Dr. García-Sastre: Vaccines may be first available only on an experimental basis.

 

From Afar, a Diagnosis, and Then Help for Baby Noor

August 2, 2019: Gregory M. Levitin, MD, with baby Noor Nunez, and her mother, Rania Al-Mutairi; father, Joe Nunez; and brother Omar Nunez, 10 days after the July 23, 2019, surgery.

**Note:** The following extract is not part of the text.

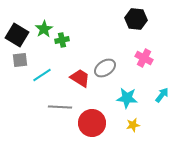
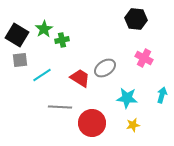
cyan arrow: rotated 21 degrees counterclockwise
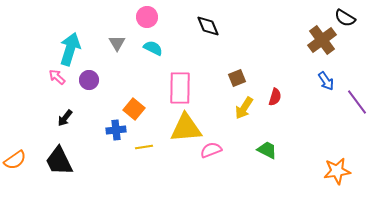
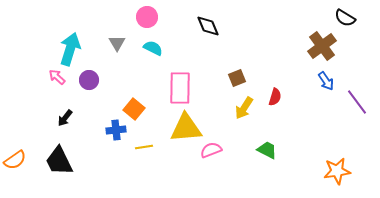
brown cross: moved 6 px down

It first appeared as a small rash a few weeks after Noor Nunez was born in 2018 in Kuwait, where she lives with her three older siblings, her Saudi mother, Rania Al-Mutairi, and American father, Joe Nunez. The red mark on her skin, however, was not a rash, but a bright red hemangioma, a benign tumor caused by an abnormal cluster of small blood vessels on or under the surface of the skin. As it grew, it looked as though baby Noor had a small tomato in the middle of her face—located right between her eyes.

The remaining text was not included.